Convergence of Fourier Series for Approximating an Odd 2pi Periodic Function

[standardflop]

A odd 2pi periodic function, for which $x \in [0;\pi]$ is given by $f(x)=\frac \pi{96}(x^4-2\pi x^3+\pi^3x)$
was found to have the Fourier series
$$f(x) = \sum_{n=1}^\infty \frac{\sin(2n-1)x}{(2n-1)^5}, \ x \in \mathbb{R}$$
The problem is now: prove that $|f(x) - \sin x| \leq 0.01, \forall x \in \mathbb{R}$. The hint given was: Use integral test.

 

[shmoe]

What have you tried so far? What is $$|f(x) - \sin x|$$?

 

[standardflop]

$|f(x) - \sin x|$ is the maximum pointwise difference between the two. I've tried looking at the integral $$\int_1^\infty \frac{\sin(2x-1) \tau }{(2x-1)^5} \ dx$$
but i couldn not interpret the result. I don't see how the integral test otherwise can be used to compare two different function... Normally i would use it to see how many terms i need for a good approximation.

 

[kleinwolf]

Since it's periodic, just integrate ¦f(x)-sin(x)| over 0->pi..then if ¦f(x)-sin(x)¦<.01 this means the integral should be smaller than .01*pi.or something like that

 

[standardflop]

Since it's periodic, just integrate ¦f(x)-sin(x)| over 0->pi..then if ¦f(x)-sin(x)¦<.01 this means the integral should be smaller than .01*pi.or something like that

I don't think that would work... That would not proove that | f(x) - sin(x) | is less than 0.01 for all x.

 

[benorin]

Isn't there a threefold inequality giving the bounds for the integral as sums related to the integral test? Googled it. Here's a http://archives.math.utk.edu/visual.calculus/6/series.7/1.html (there is a text version with flash and java examples http://archives.math.utk.edu/visual.calculus/6/series.7/). It goes like this, suppose $\sum a_{n}$ satisfies the hypotheses of the integral test, then

$$\int_{N+1}^{\infty} a_{n} dn \leq \sum_{n=N+1}^{\infty} a_{n} \leq \int_{N}^{\infty} a_{n} dn$$

perhaps that may help you in estimating the error bounds desired above.

 

[shmoe]

$|f(x) - \sin x|$ is the maximum pointwise difference between the two.
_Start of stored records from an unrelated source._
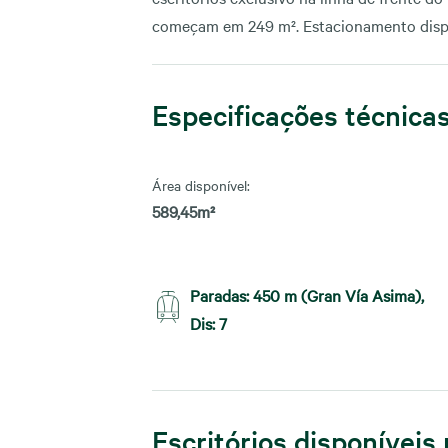
começam em 249 m². Estacionamento disp
Especificações técnica
Área disponível:
589,45m²
Paradas: 450 m (Gran Vía Asima),
Dis: 7
Escritórios disponíveis 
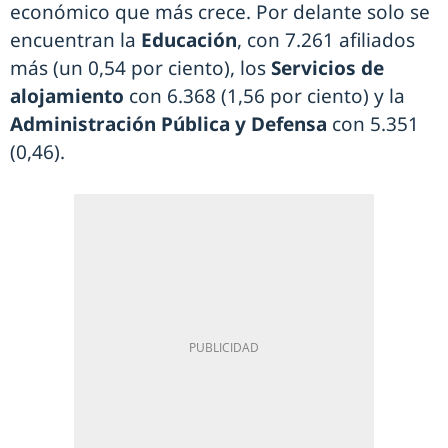
económico que más crece. Por delante solo se
encuentran la
Educación
, con 7.261 afiliados
más (un 0,54 por ciento), los
Servicios de
alojamiento
con 6.368 (1,56 por ciento) y la
Administración Pública y Defensa
con 5.351
(0,46).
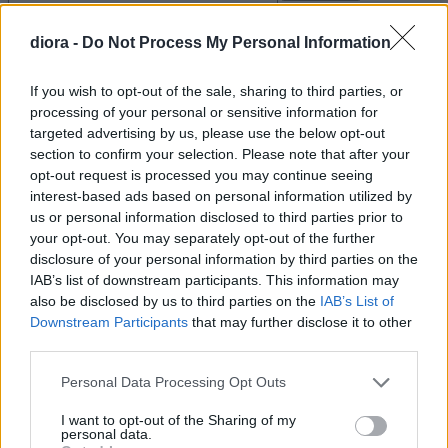
diora -
Do Not Process My Personal Information
Αρχική
If you wish to opt-out of the sale, sharing to third parties, or
processing of your personal or sensitive information for
Νέες Παραλαβές
targeted advertising by us, please use the below opt-out
section to confirm your selection. Please note that after your
opt-out request is processed you may continue seeing
Προσφορές
interest-based ads based on personal information utilized by
us or personal information disclosed to third parties prior to
Φορέματα
Maxi Φορέματα
your opt-out. You may separately opt-out of the further
disclosure of your personal information by third parties on the
IAB’s list of downstream participants. This information may
Mini Φορέματα
also be disclosed by us to third parties on the
IAB’s List of
Downstream Participants
that may further disclose it to other
third parties.
Πλεκτά Φορέματα
Please note that this website/app uses one or more Google
Personal Data Processing Opt Outs
services and may gather and store information including but
Σετ
Σετ Διάφορα
not limited to your visit or usage behaviour. You may click to
I want to opt-out of the Sharing of my
personal data.
grant or deny consent to Google and its third-party tags to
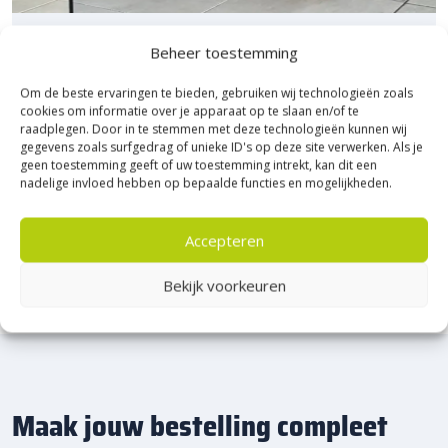
Bezoek Experience Centre XXL
Beheer toestemming
Heerde!
Om de beste ervaringen te bieden, gebruiken wij technologieën zoals
cookies om informatie over je apparaat op te slaan en/of te
Bijna het gehele Kijlstra assortiment vind je in het
raadplegen. Door in te stemmen met deze technologieën kunnen wij
gegevens zoals surfgedrag of unieke ID's op deze site verwerken. Als je
prachtige Heerde.
geen toestemming geeft of uw toestemming intrekt, kan dit een
★ 2.500m² Experience Centre XXL in Heerde!
nadelige invloed hebben op bepaalde functies en mogelijkheden.
Kom gezellig langs!
Accepteren
Bekijk voorkeuren
Maak jouw bestelling compleet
I mean explicitly in terms of your Fourier series.

Using crude and trivial bounds, plus the integral bounds benorin has pointed out you should be able to get the result.

 

[kleinwolf]

Well, your right, you could just integrate from 0 to y ¦f(x)-sin(x)¦dx...this should be <.01*y forall y.is this better ?...but you could also use maxima tests (take care of boundaries...)

 

[standardflop]

I mean explicitly in terms of your Fourier series.

I am not sure about what you mean.

 

[shmoe]

You want to estimate $$|f(x)-\sin x|$$ and you know

$$f(x) = \sum_{n=1}^\infty \frac{\sin(2n-1)x}{(2n-1)^5}$$

Substitute this for f(x). What's the first term of this Fourier series?

You should now have an infinite sum for $$|f(x)-\sin x|$$. Bound it in the simplest way you can think of.

 

[standardflop]

Thank you, now i get it... $$|f(x)-sin x|= \sum_{n=2}^\infty \frac{\sin(2n-1)x}{(2n-1)^5}$$. But i cannot bound this series with the integral test, because the function, $$f(n)=\frac{\sin(2n-1)x}{(2n-1)^5}$$ , dosent obey the hypothesis in the test (of being continuous and decreasing)?

 

[shmoe]

Thank you, now i get it... $$|f(x)-sin x|= \sum_{n=2}^\infty \frac{\sin(2n-1)x}{(2n-1)^5}$$

Where did the absolute value go?

 

[standardflop]

I got it now, thanks for the patience.